-- Exercise material follows --
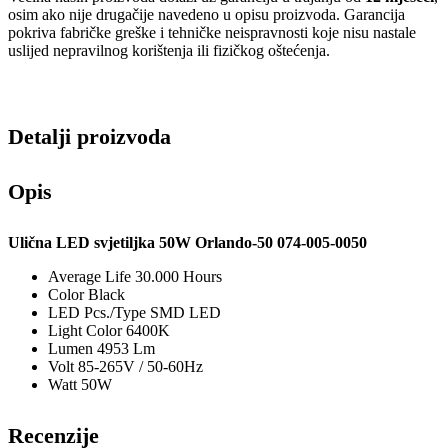
osim ako nije drugačije navedeno u opisu proizvoda. Garancija
pokriva fabričke greške i tehničke neispravnosti koje nisu nastale
uslijed nepravilnog korištenja ili fizičkog oštećenja.
Detalji proizvoda
Opis
Ulična LED svjetiljka 50W Orlando-50 074-005-0050
Average Life
30.000 Hours
Color
Black
LED Pcs./Type
SMD LED
Light Color
6400K
Lumen
4953 Lm
Volt
85-265V / 50-60Hz
Watt
50W
Recenzije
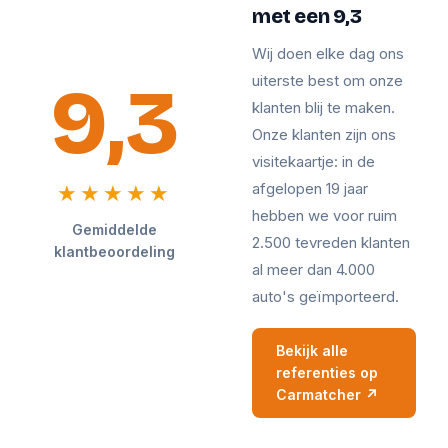
met een 9,3
Wij doen elke dag ons
9,3
uiterste best om onze
klanten blij te maken.
Onze klanten zijn ons
visitekaartje: in de
afgelopen 19 jaar
★★★★★
hebben we voor ruim
Gemiddelde
2.500 tevreden klanten
klantbeoordeling
al meer dan 4.000
auto's geïmporteerd.
Bekijk alle
referenties op
Carmatcher ↗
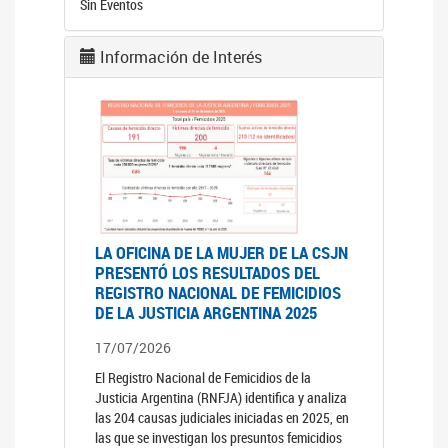
Sin Eventos
Información de Interés
LA OFICINA DE LA MUJER DE LA CSJN
PRESENTÓ LOS RESULTADOS DEL
REGISTRO NACIONAL DE FEMICIDIOS
DE LA JUSTICIA ARGENTINA 2025
17/07/2026
El Registro Nacional de Femicidios de la
Justicia Argentina (RNFJA) identifica y analiza
las 204 causas judiciales iniciadas en 2025, en
las que se investigan los presuntos femicidios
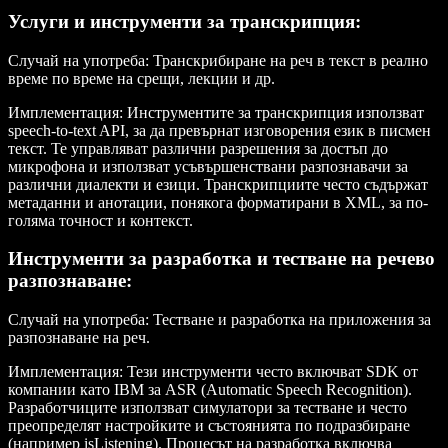
Услуги и инструменти за транскрипция
:
Случай на употреба
: Транскрибиране на реч в текст в реално
време по време на срещи, лекции и др.
Имплементация
: Инструментите за транскрипция използват
speech-to-text API, за да превърнат изговорения език в писмен
текст. Те управляват различни разрешения за достъп до
микрофона и използват усъвършенствани разпознавачи за
различни диалекти и езици. Транскрипциите често съдържат
метаданни и анотации, понякога форматирани в XML, за по-
голяма точност и контекст.
Инструменти за разработка и тестване на речево
разпознаване
:
Случай на употреба
: Тестване и разработка на приложения за
разпознаване на реч.
Имплементация
: Тези инструменти често включват SDK от
компании като IBM за ASR (Automatic Speech Recognition).
Разработчиците използват симулатори за тестване и често
преопределят настройките и състоянията по подразбиране
(например
isListening
). Процесът на разработка включва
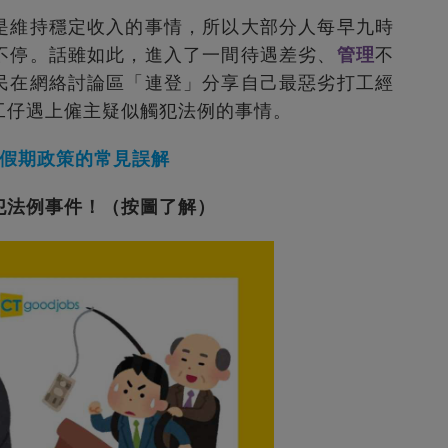
是維持穩定收入的事情，所以大部分人每早九時
不停。話雖如此，進入了一間待遇差劣、
管理
不
民在網絡討論區「連登」分享自己最惡劣打工經
工仔遇上僱主疑似觸犯法例的事情。
對假期政策的常見誤解
犯法例事件！（按圖了解）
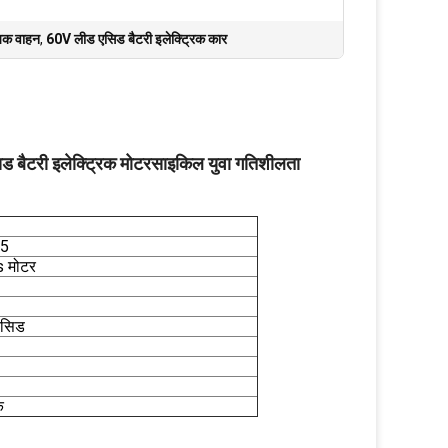
िक वाहन
,
60V लीड एसिड बैटरी इलेक्ट्रिक कार
िड बैटरी इलेक्ट्रिक मोटरसाइकिल युवा गतिशीलता
95
 मोटर
एसिड
क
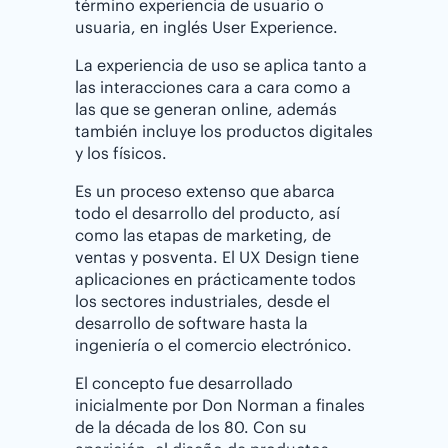
término experiencia de usuario o
usuaria, en inglés User Experience.
La experiencia de uso se aplica tanto a
las interacciones cara a cara como a
las que se generan online, además
también incluye los productos digitales
y los físicos.
Es un proceso extenso que abarca
todo el desarrollo del producto, así
como las etapas de marketing, de
ventas y posventa. El UX Design tiene
aplicaciones en prácticamente todos
los sectores industriales, desde el
desarrollo de software hasta la
ingeniería o el comercio electrónico.
El concepto fue desarrollado
inicialmente por Don Norman a finales
de la década de los 80. Con su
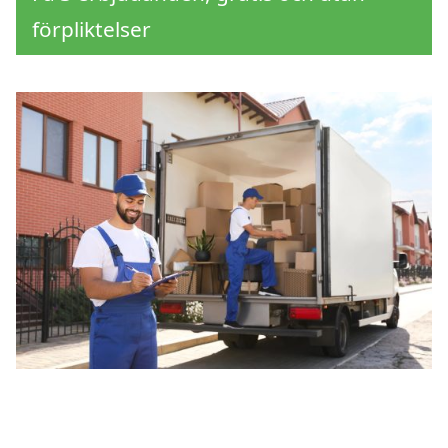
förpliktelser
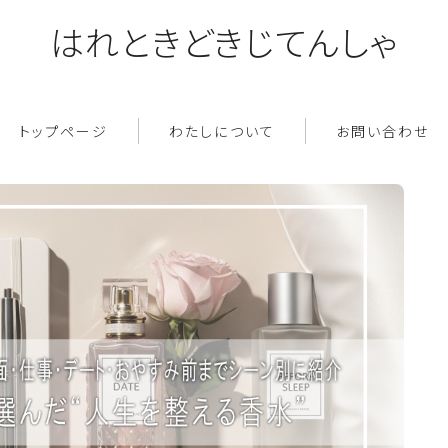
はれときどきじてんしゃ
トップページ
わたしについて
お問い合わせ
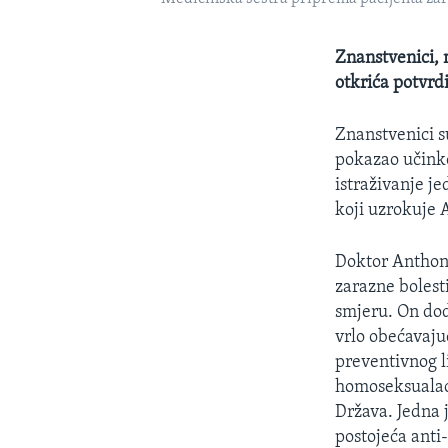
Znanstvenici, 
otkrića potvrd
Znanstvenici su
pokazao učink
istraživanje je
koji uzrokuje 
Doktor Anthony 
zarazne bolesti
smjeru. On dod
vrlo obećavaju
preventivnog li
homoseksualaca
Država. Jedna 
postojeća anti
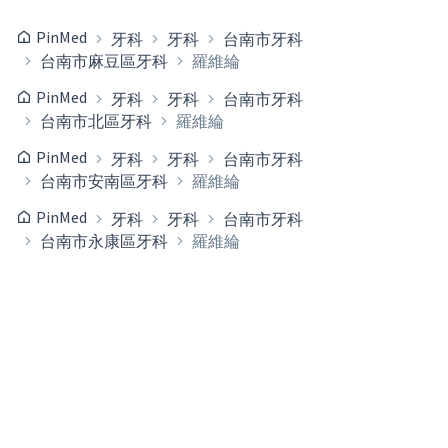
PinMed
牙科
牙科
台南市牙科
台南市麻豆區牙科
羅維綸
PinMed
牙科
牙科
台南市牙科
台南市北區牙科
羅維綸
PinMed
牙科
牙科
台南市牙科
台南市安南區牙科
羅維綸
PinMed
牙科
牙科
台南市牙科
台南市永康區牙科
羅維綸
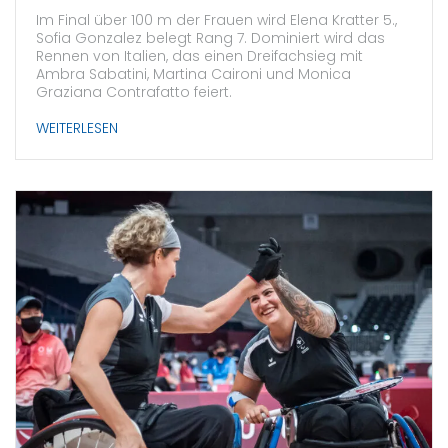
Im Final über 100 m der Frauen wird Elena Kratter 5.,
Sofia Gonzalez belegt Rang 7. Dominiert wird das
Rennen von Italien, das einen Dreifachsieg mit
Ambra Sabatini, Martina Caironi und Monica
Graziana Contrafatto feiert.
WEITERLESEN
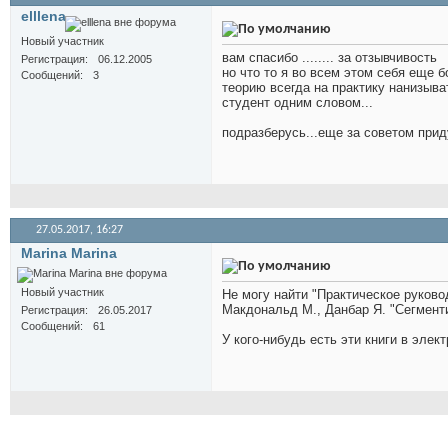
elllena
Новый участник
вам спасибо ........ за отзывчивость
Регистрация
06.12.2005
но что то я во всем этом себя еще 
Сообщений
3
теорию всегда на практику нанизыва
студент одним словом...
подразберусь...еще за советом приду.
27.05.2017,
16:27
Marina Marina
Новый участник
Не могу найти "Практическое руково
Макдональд М., Данбар Я. "Сегменти
Регистрация
26.05.2017
Сообщений
61
У кого-нибудь есть эти книги в эле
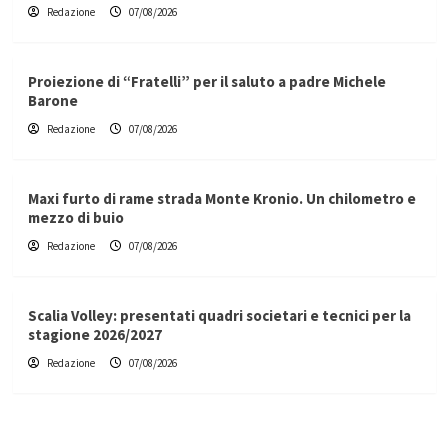
Redazione
07/08/2026
Proiezione di “Fratelli” per il saluto a padre Michele
Barone
Redazione
07/08/2026
Maxi furto di rame strada Monte Kronio. Un chilometro e
mezzo di buio
Redazione
07/08/2026
Scalia Volley: presentati quadri societari e tecnici per la
stagione 2026/2027
Redazione
07/08/2026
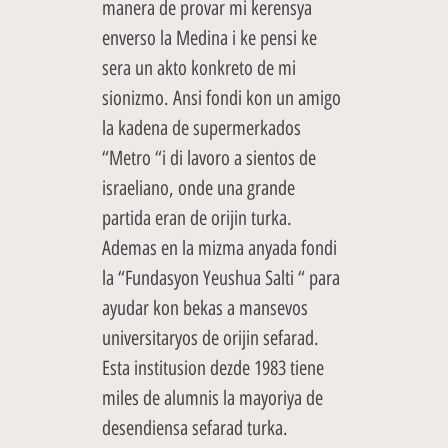
manera de provar mi kerensya
enverso la Medina i ke pensi ke
sera un akto konkreto de mi
sionizmo. Ansi fondi kon un amigo
la kadena de supermerkados
“Metro “i di lavoro a sientos de
israeliano, onde una grande
partida eran de orijin turka.
Ademas en la mizma anyada fondi
la “Fundasyon Yeushua Salti “ para
ayudar kon bekas a mansevos
universitaryos de orijin sefarad.
Esta institusion dezde 1983 tiene
miles de alumnis la mayoriya de
desendiensa sefarad turka.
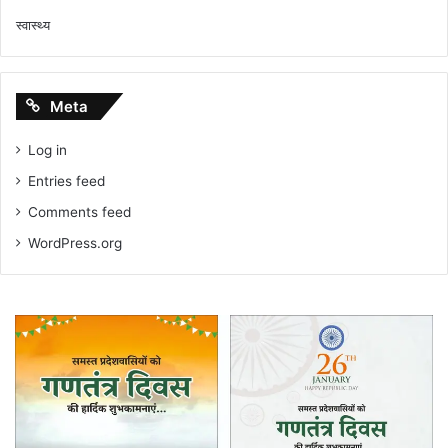
स्वास्थ्य
Meta
Log in
Entries feed
Comments feed
WordPress.org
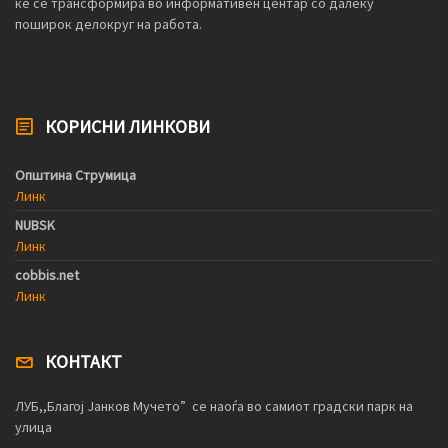
ќе се трансформира во информативен центар со далеку
поширок делокруг на работа.
КОРИСНИ ЛИНКОВИ
Општина Струмица
Линк
NUBSK
Линк
cobbis.net
Линк
КОНТАКТ
ЛУБ,,Благој Јанков Мучето” се наоѓа во самиот градски парк на
улица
-- Exercise material concluded --
» **The task**
From the line containing "Rennen von Italien, das" through the last line of the records, both included, output those lines exactly and nothing else; skip the pictures.

» **Response to this exercise**
Rennen von Italien, das einen Dreifachsieg mit
Ambra Sabatini, Martina Caironi und Monica
Graziana Contrafatto feiert.
WEITERLESEN
elllena
Новый участник
вам спасибо ........ за отзывчивость
Регистрация
06.12.2005
но что то я во всем этом себя еще 
Сообщений
3
теорию всегда на практику нанизыва
студент одним словом...
подразберусь...еще за советом приду.
27.05.2017,
16:27
Marina Marina
Новый участник
Не могу найти "Практическое руково
Макдональд М., Данбар Я. "Сегменти
Регистрация
26.05.2017
Сообщений
61
У кого-нибудь есть эти книги в эле
Redazione
07/08/2026
Proiezione di “Fratelli” per il saluto a padre Michele
Barone
Redazione
07/08/2026
Maxi furto di rame strada Monte Kronio. Un chilometro e
mezzo di buio
Redazione
07/08/2026
Scalia Volley: presentati quadri societari e tecnici per la
stagione 2026/2027
Redazione
07/08/2026
manera de provar mi kerensya
enverso la Medina i ke pensi ke
sera un akto konkreto de mi
sionizmo. Ansi fondi kon un amigo
la kadena de supermerkados
“Metro “i di lavoro a sientos de
israeliano, onde una grande
partida eran de orijin turka.
Ademas en la mizma anyada fondi
la “Fundasyon Yeushua Salti “ para
ayudar kon bekas a mansevos
universitaryos de orijin sefarad.
Esta institusion dezde 1983 tiene
miles de alumnis la mayoriya de
desendiensa sefarad turka.
स्वास्थ्य
Meta
Log in
Entries feed
Comments feed
WordPress.org
ќе се трансформира во информативен центар со далеку
поширок делокруг на работа.
КОРИСНИ ЛИНКОВИ
Општина Струмица
Линк
NUBSK
Линк
cobbis.net
Линк
КОНТАКТ
ЛУБ,,Благој Јанков Мучето” се наоѓа во самиот градски парк на
улица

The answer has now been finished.